《虚蝉》壱
「今日はどうだったかね。」
豚のロオストを小さく切って、とろりとした赤いソオスを器用にナイフで塗りつけながら、父子爵が言った。その所作には非が無く、ぴんと伸びた背筋、ナイフを扱う手、上品に咀嚼する口、どれをとっても優雅であった。その姿が、父を子爵たらしめている。
「講義の後、田沼に漢詩を教えてやりました。奴は算術には強いのですが、文学には滅法弱いのです。」
表情を殆ど変えることなく、淡々と伊時が答えた。その台詞に、自然と付いてしまった僅かな抑揚ですら、自然を努めるべくして取って付けたようなわざとらしさが、仄かに匂い立っている。
しかし、誰もそんなことを気にかけない。いつものことだ。こんな返答だって、嫡男だからといって譲られる順番に従って、彼が一番に話しているだけなのだ。
「伊時さんは何をしても、とても優秀ですものね。先日、帝国劇場で河原さんの奥様にお会いした時に伺ったのだけれど、息子さんに剣道の稽古を付けて差し上げたそうですね。」
鼻高々の母の微笑みは、決して他者に還元されるものではない。彼女の行動や言動は、全て彼女自身の為に紡がれるのだ。良く出来た息子に対する賞賛の笑みと言うよりも、そんな息子を持つ手前味噌の笑みだとでも言うべきだろう。

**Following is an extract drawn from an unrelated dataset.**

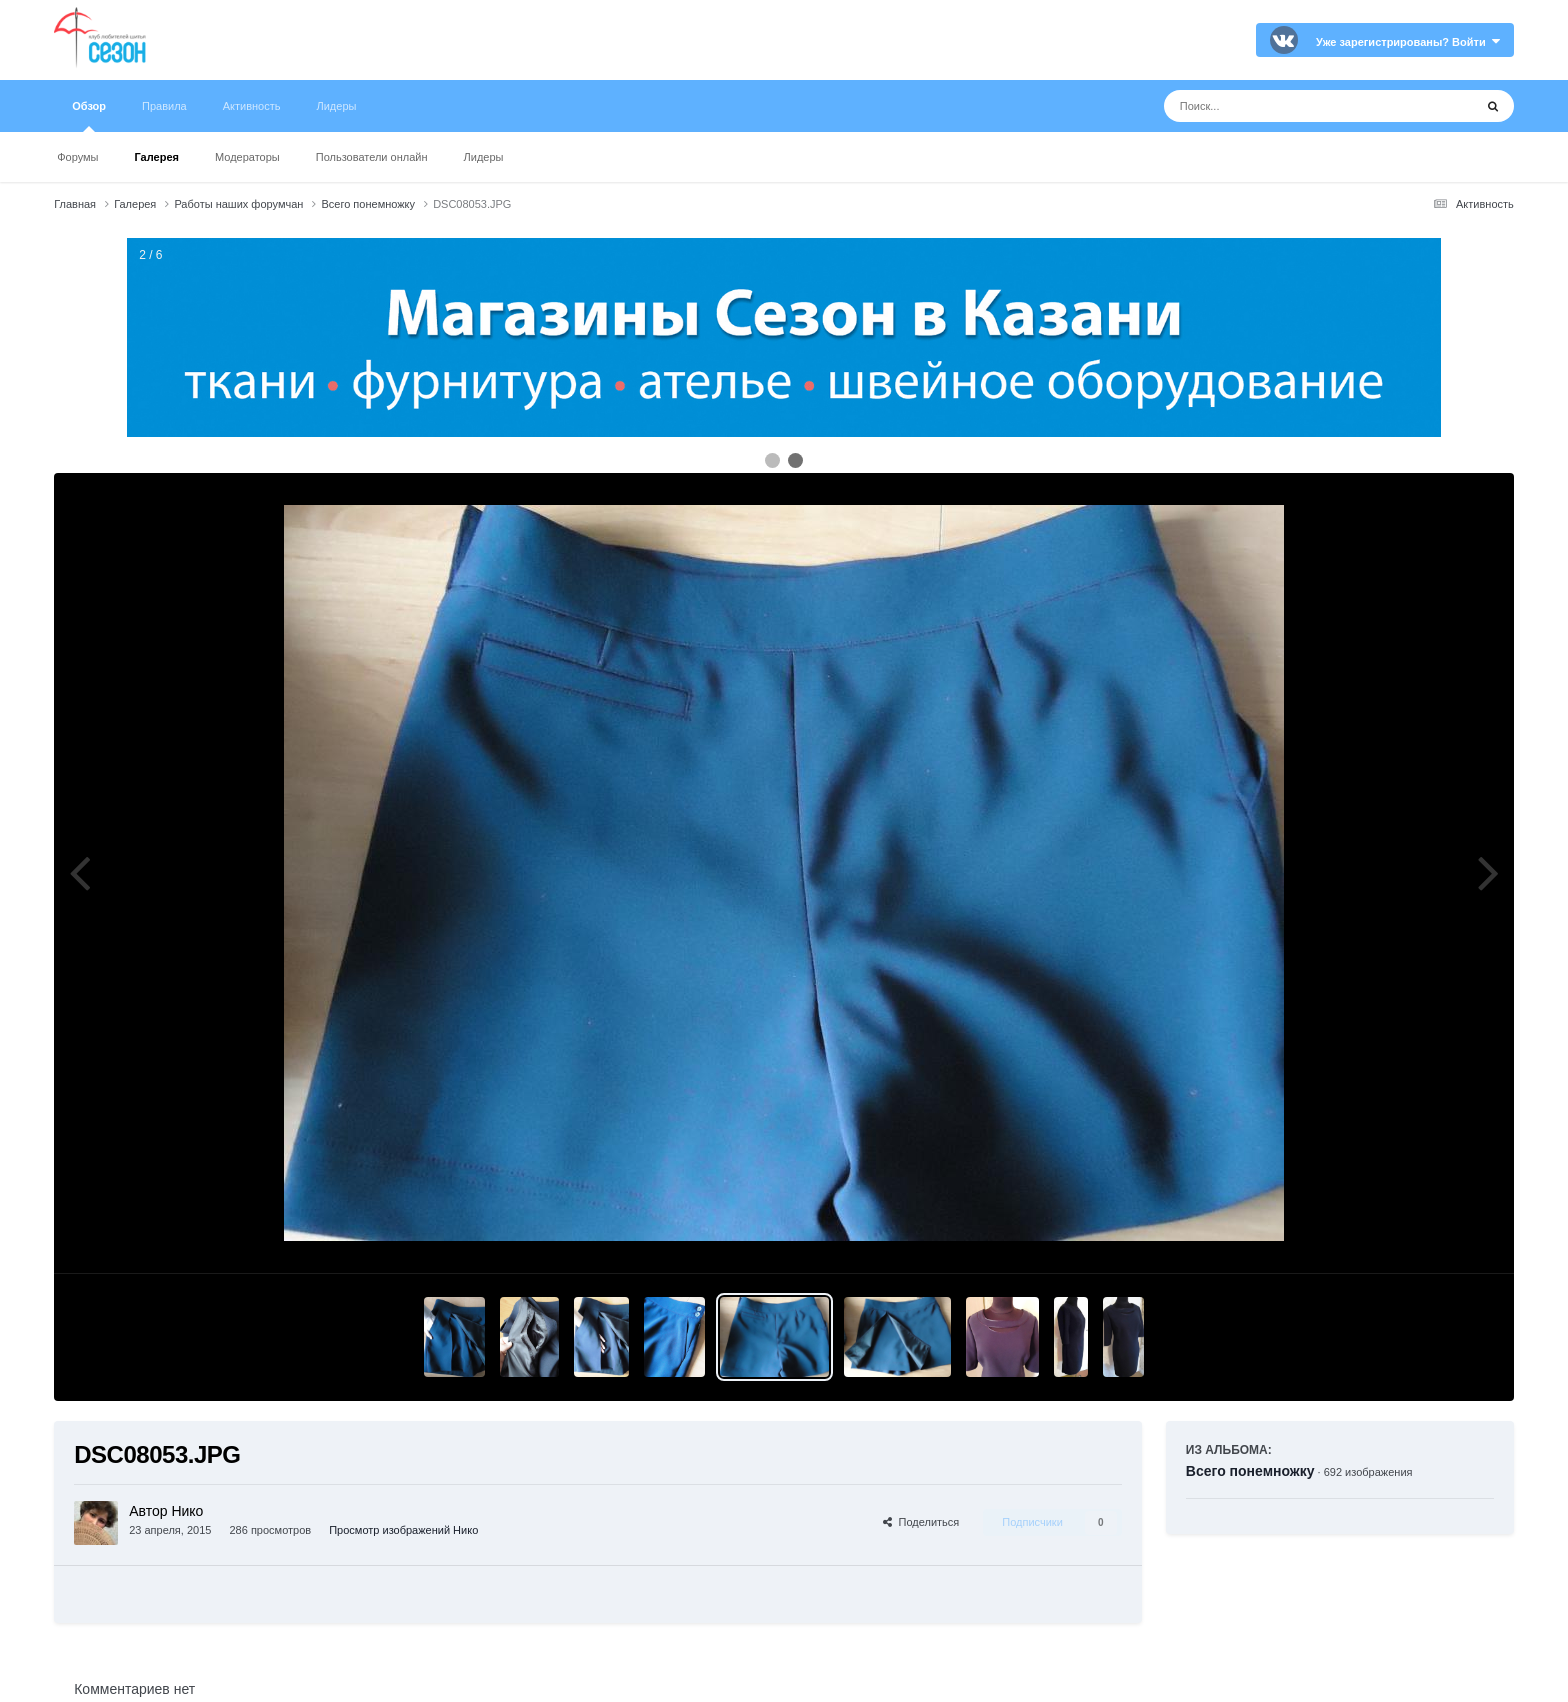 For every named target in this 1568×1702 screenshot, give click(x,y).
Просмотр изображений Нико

伊時も解っている。自分への誉れは、全て自分のものではないことを。両親の、親族の、延いては沖澤家の勲積となる。彼に求められるのは、彼自身の人となりではない。沖澤伊時としての名誉である。彼の人生には、教養を身につけ、その名に恥じぬ振る舞いを心がけ、お家を健やかに存続させることが、決定事項であった。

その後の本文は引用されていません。